Aus „tiefstem Respekt vor dem Papst und aufgrund guter persönlicher Beziehungen“ habe der Staatschef Franziskus' Bitte entsprochen, sagte Außenminister Makej laut staatlicher Nachrichtenagentur Belta. Ein weiterer Grund sei das bevorstehende Weihnachtsfest, obwohl es „eine Reihe von negativen Punkten“ bei Kondrusiewicz gebe. Konkrete Vorwürfe nannte er nicht.

Am 31. August an Einreise gehindert

Vatikanbotschafter Jozic dankte den staatlichen Organen in Belarus für die „positive Antwort auf die Bitte von Papst Franziskus“. Nun könne Kondrusiewicz in seinem Erzbistum Weihnachten feiern.

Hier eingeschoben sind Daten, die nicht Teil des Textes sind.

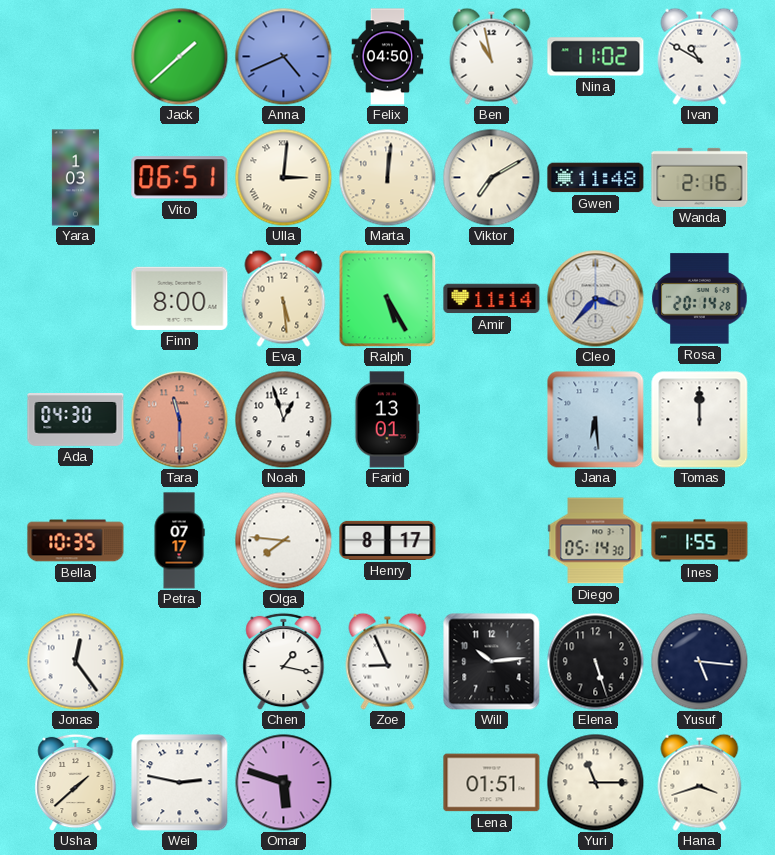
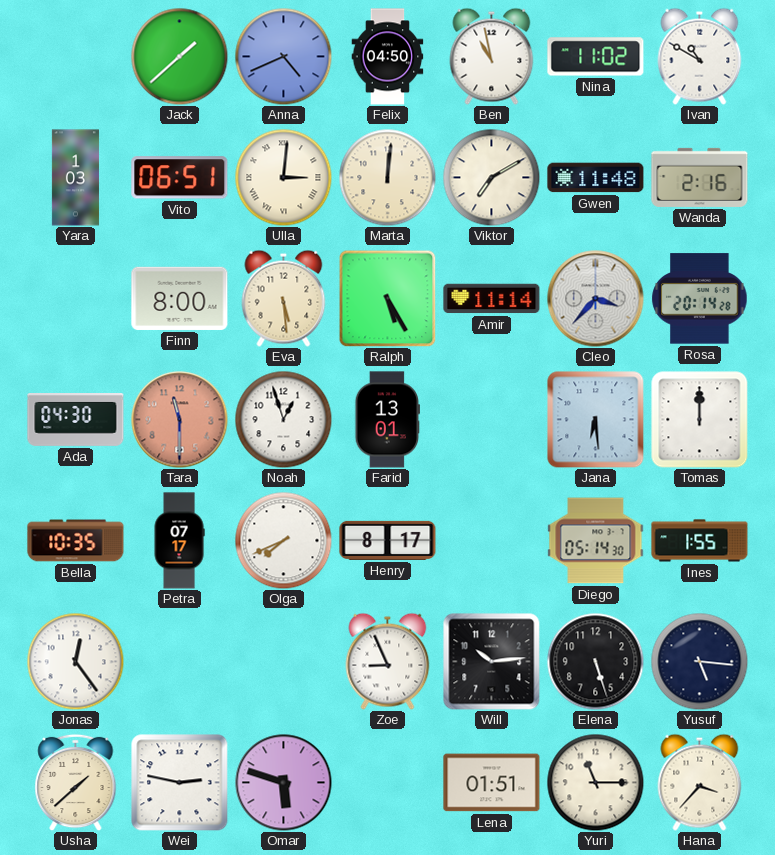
Olga: 7:46 -> 7:41
Chen: 1:17 -> none
Hana: 3:42 -> 3:37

Der Erzbischof war Ende August nach eigenen Angaben zur Erstkommunion der Tochter seiner Nichte nach Polen gereist. Als er am 31. August nach Belarus zurückkehren wollte, wiesen ihn Beamte an der Landesgrenze ab. Er blieb seither in Polen, abgesehen von einer Reise in den Vatikan und zwei Besuchen in Litauen.

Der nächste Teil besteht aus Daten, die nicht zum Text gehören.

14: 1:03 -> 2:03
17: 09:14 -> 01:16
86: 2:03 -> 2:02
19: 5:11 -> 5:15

Hintergrund sind die Proteste gegen Lukaschenko

Lukaschenko beschuldigte den Erzbischof, sich Anweisungen aus Polen geholt zu haben. Laut Kirche verstieß Minsk damit gegen ein Gesetz, wonach keinem belarussischen Staatsbürger die Einreise verwehrt werden dürfe. Später erklärte die Regierung zudem Kondrusiewiczs Reisepass für ungültig.

Hintergrund sind die am 9. August angeblich von Lukaschenko gewonnene Präsidentenwahl und die seither anhaltenden Proteste. Kondrusiewicz hatte die Demokratiebewegung unterstützt und Polizeigewalt gegen friedliche Demonstranten kritisiert. Lukaschenko warf der Kirche Propaganda gegen ihn vor.

Jeder zehnte Belarusse ist Katholik

Der seit 1994 regierende Lukaschenko betonte mehrfach seine besonderen Beziehungen zu Papst Franziskus und Benedikt XVI. 2016 besuchte er Franziskus im Vatikan und lud ihn nach Belarus ein. Vergangene Woche bezeichnete er den Papst als „Mann des Volkes“. Die meisten Belarussen gehören der orthodoxen Kirche an; rund zehn Prozent sind Katholiken.